Day 4: A nasty note on my windshield makes it clear Julia isn’t finished. I’m expecting a fight when someone taps me on the shoulder, but it’s just Gabe, home from college and actually happy to see me. “For what it’s worth, Molly Barlow,” he says, “I’m really glad you’re back.”
Day 12: Gabe got me to come to this party, and I’m actually having fun. I think he’s about to kiss me—and that’s when I see Patrick. My Patrick, who’s supposed to be clear across the country. My Patrick, who’s never going to forgive me.

For the most part, I really enjoyed the writing and I think it was a creative concept. However, I wasn’t able to connect with Molly at all and wasn’t a fan of the decisions that she made. All in all, this is a quick read that always holds your interest, I just had a problem with how some of the events turned out in the end.
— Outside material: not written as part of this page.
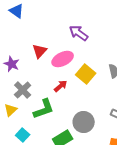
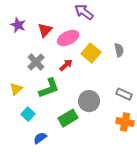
purple star: (12, 64) -> (18, 25), moved
gray cross: (23, 90) -> (36, 62), moved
I’ve also made it clear that I hate love triangles and I thought this one wasn’t going to be one of those types of stories, but unfortunately it did become one and that made me less interested in the story completely.
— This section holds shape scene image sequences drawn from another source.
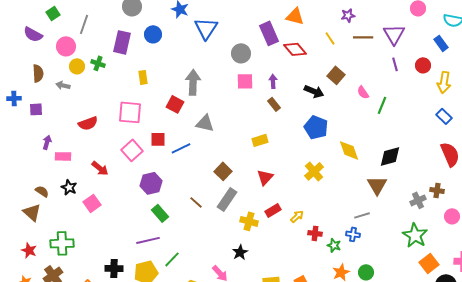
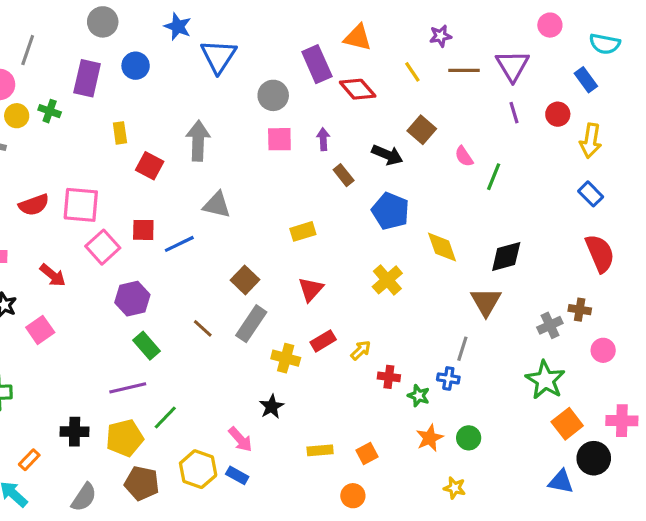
red square: (175, 104) -> (150, 166), moved
brown rectangle: (274, 104) -> (344, 175), moved
pink square: (130, 112) -> (81, 205), moved
gray line: (362, 215) -> (462, 349), turned -56

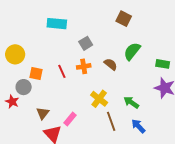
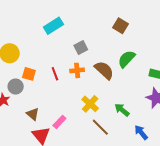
cyan rectangle: (57, 24) -> (53, 26), turned -42
brown semicircle: (111, 64) -> (104, 70), size x1.5
brown triangle: (43, 113) -> (33, 114), turned -32
brown line: (111, 121) -> (100, 127), turned -30
blue arrow: (138, 126) -> (141, 132), moved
Molly ran away from her town after her longtime boyfriend Patrick discovered her affair with his older brother Gabe through a book that her mother wrote about Molly’s experiences. Now Molly is back in the town for the summer before she leaves for college and she’s trying to make amends with the people that she hurt. Gabe is back for the summer from college and seems to be the only person who is on her side and sticks up for her. Then Molly becomes confused for her feelings for him when the boy she loved for so long, Patrick, returns for the summer.
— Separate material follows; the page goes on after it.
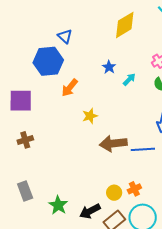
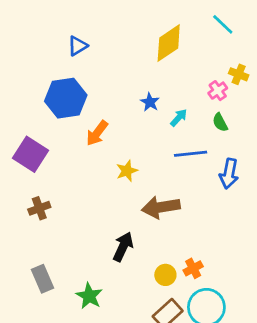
blue triangle: (65, 36) -> (78, 46), moved, turned 49
purple square: (21, 101) -> (30, 154), turned 35
blue line: (143, 149) -> (191, 154), moved
black arrow: (90, 211) -> (123, 247), moved, turned 145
I don’t want to ruin too much here but the one thing I hate more than love triangles in YA books is cheating. Yes, Molly made a mistake and I don’t think that she deserves to be treated so poorly when Gabe is treated exactly the same way. I like that he also has a problem with this and I instantly liked him when he took responsibility for his involvement in the affair. I really loved Gabe and felt like he truly cared about Molly in a way that his brother never did but Molly isn’t as aware of this as she should be. One thing that I did enjoy was the female friendship here. Molly has to repair a lot of friendships that she abandoned when she took off and ran away from all her problems. She slowly gains back the friendship of her old best friend and gains a new friend in Tess, who also happens to be her ex boyfriend Patrick’s new girlfriend. This obviously is an interesting and sort of cliché friendship, but I like that they do bond since most new girlfriends in YA books seem to have it out for the old girlfriend but Tess is nothing but nice.

I recommend 99 Days specifically for people who love contemporary romance YA. If you have an issue with love triangles or cheating, I would recommend just passing up on this one even though there still may be some parts of the book that you might enjoy. Most of the reviews that I’ve read for this one are either people who absolutely loved the book or it just didn’t click for them. I say that you give it a shot because it isn’t a heavy read, you’ll likely finish it in just a day or two so check it out if it sounds like something you’d be interested in!